Vernick Food & Drink, the Cheu/Bing Bing/Nunu group, and Redcrest Fried Chicken are among the restaurants making food. Walnut Street Cafe is letting the Everybody Eats crew use its kitchen to prep.
“Juneteenth is the day that we became free. The day that Black people were not slaves any longer. So for our communities it’s a celebration,” Willis says. “With everything going on right now, it’s hard to get in the mood to be excited. So we want to bring back the camaraderie around food. Food is a universal language: Regardless of country, of cuisine, people always congregate around food.”
Evans, along with Omar Tate, is in Bon Appetit’s June edition talking about Juneteenth, and two years ago he participated in a Juneteenth dinner at the James Beard House in New York. This Saturday, June 20, Evans, Tate, and Rob Toland are cooking a Juneteenth takeout dinner at Res Ipsa Cafe. But the chef says he didn’t really have a full understanding of the holiday and what it means to African Americans until a few years ago.
“It started off in Texas, the last unemancipated state, with families who were separated coming together — former slaves reconnecting with their families,” Evans says. “I realized that when you see family reunions and cookouts, when people with the same last name come from all over to get together, these are the offspring traditions of Juneteenth.”

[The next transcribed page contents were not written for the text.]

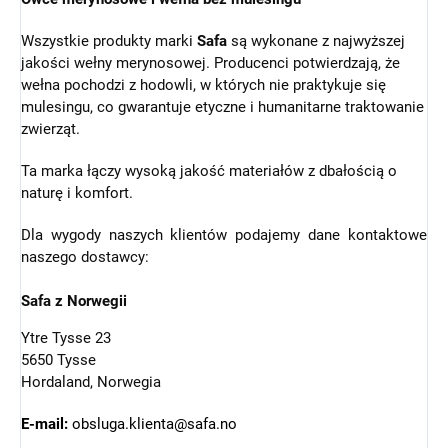
Wszystkie produkty marki
Safa
są wykonane z najwyższej
jakości wełny merynosowej. Producenci potwierdzają, że
wełna pochodzi z hodowli, w których nie praktykuje się
mulesingu, co gwarantuje etyczne i humanitarne traktowanie
zwierząt.
Ta marka łączy wysoką jakość materiałów z dbałością o
naturę i komfort.
Dla wygody naszych klientów podajemy dane kontaktowe
naszego dostawcy:
Safa z Norwegii
Ytre Tysse 23
5650 Tysse
Hordaland, Norwegia
E-mail:
obsluga.klienta@safa.no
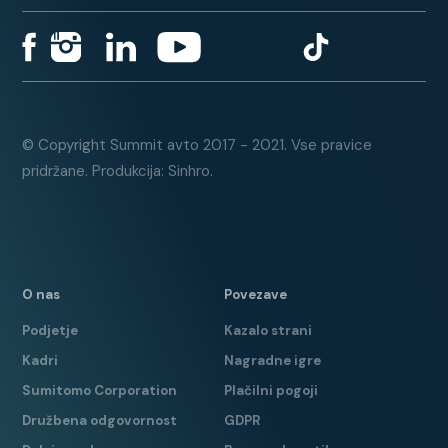
tempomat + omejevalec hitrosti
vzvratna kamera
FordPass Connect
grafični prikaz delovanja prednjih
in zadnjih parkirnih senzorjev
© Copyright Summit avto 2017 - 2021. Vse pravice
možnost spreminjanja delovanja
pridržane. Produkcija: Sinhro.
motorja
ALU strešne sani
Garancija:
O nas
Povezave
Podjetje
Kazalo strani
12-mesečno jamstvo vključeno v
Kadri
Nagradne igre
ceno vozila
Sumitomo Corporation
Plačilni pogoji
Družbena odgovornost
GDPR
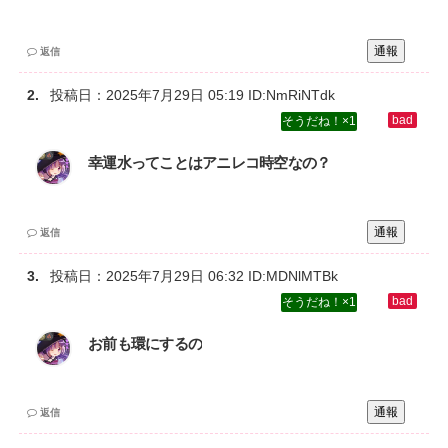
通報
返信
投稿日：
2025年7月29日 05:19
ID:NmRiNTdk
1
幸運水ってことはアニレコ時空なの？
通報
返信
投稿日：
2025年7月29日 06:32
ID:MDNlMTBk
1
お前も環にするの
通報
返信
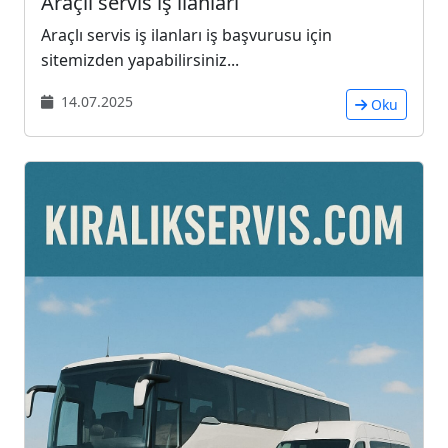
Araçlı servis iş ilanları
Araçlı servis iş ilanları iş başvurusu için
sitemizden yapabilirsiniz...
14.07.2025
Oku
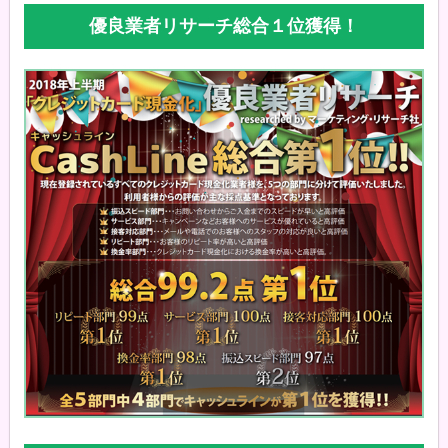
優良業者リサーチ総合１位獲得！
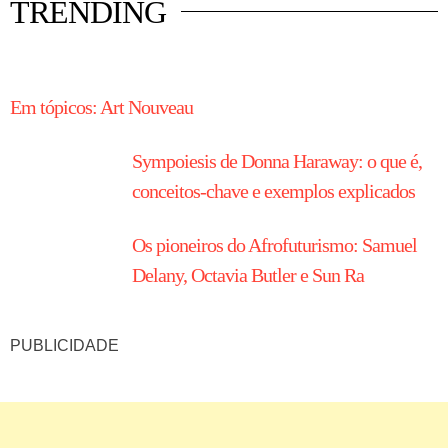
TRENDING
HISTÓRIA EM TÓPICOS
Em tópicos: Art Nouveau
Sympoiesis de Donna Haraway: o que é,
conceitos-chave e exemplos explicados
Os pioneiros do Afrofuturismo: Samuel
Delany, Octavia Butler e Sun Ra
PUBLICIDADE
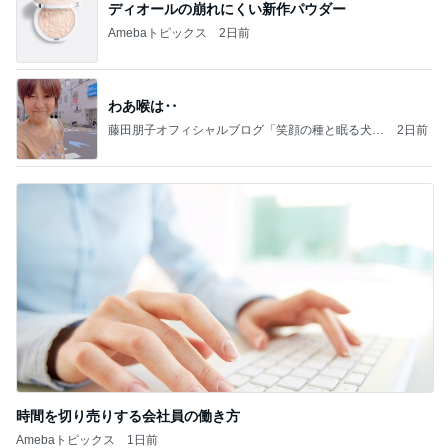
ディオールの崩れにくい新作パウダー
Amebaトピックス
2日前
わあ喉は‥
藤田朋子オフィシャルブログ「笑顔の種と眠る犬」
2日前
Powered by Ameba
時間を切り売りする会社員の働き方
Amebaトピックス
1日前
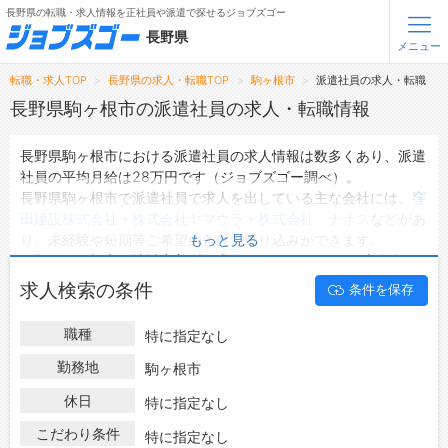
長野県の転職・求人情報を正社員や派遣で探せるジョブズゴー
長野県
メニュー
転職・求人TOP
長野県の求人・転職TOP
駒ヶ根市
派遣社員の求人・転職
無料会員登録
ログイン
長野県駒ヶ根市の派遣社員の求人・転職情報
長野県駒ヶ根市における派遣社員の求人情報は数多くあり、派遣
メニュー
社員の平均月給は28万円です（ジョブズゴー調べ）。
長野県駒ヶ根市で派遣社員で求人を出している主な会社には、
窪
トップ
田建設株式会社
・
株式会社ヤマウラ
・
株式会社 ナオス
などがあ
詳細情報で求人を探す
り、未経験や短期等ご希望の条件で絞り込みができます。
もっと見る
タップで簡単に求人を探す
長野県駒ヶ根市の地域密着型の求人サイトであるジョブズゴーで
は長野県駒ヶ根市の派遣社員として働ける求人情報を31件取り扱
【初めての方へ】
求人検索の条件
条件を保存
っています。
長野県の求人検索で選ばれる理由
ハローワークにはない求人も多数扱っており、転職だけでなく、
職種
特に指定なし
第二新卒から50代・60代以上の方の再就職も可能です。 長野県
転職支援サービスについて
駒ヶ根市で派遣社員の求人・転職情報を探している方は、ぜひ興
勤務地
駒ヶ根市
味のある職種に応募してみてくださいね。
転職支援サービス
休日
特に指定なし
転職ノウハウ(応募書類の書き方・面接対策など)
こだわり条件
特に指定なし
転職・採用コラム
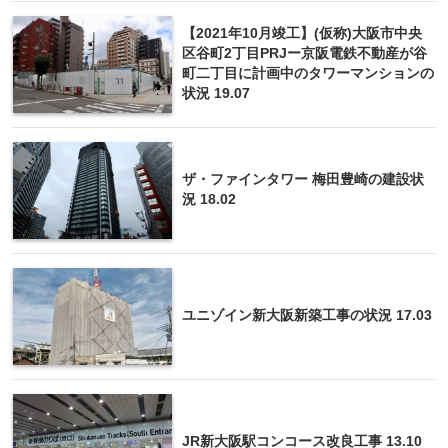
【2021年10月竣工】(仮称)大阪市中央
区谷町2丁目PRJー京阪電鉄不動産が谷
町二丁目に計画中のタワーマンションの
状況 19.07
ザ・ファインタワー 梅田豊崎の建設状
況 18.02
ユニゾイン新大阪新築工事の状況 17.03
JR新大阪駅コンコース改良工事 13.10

The Everybody Eats Juneteenth event won’t be the end of this effort. The group already filed paperwork to get nonprofit status. Evans says he’s picturing something along the lines of José Andrés’s World Central Kitchen, which provides food to those in need after disasters — “some of them natural, and some man-made,” reads WCK’s mission statement.
“I already talked to a business owner in D.C. about doing something there. This is just the beginning — it’s almost scary to think of the potential. I want to take it everywhere,” Willis says. “We just want to help our communities. We just want to make sure everybody eats.”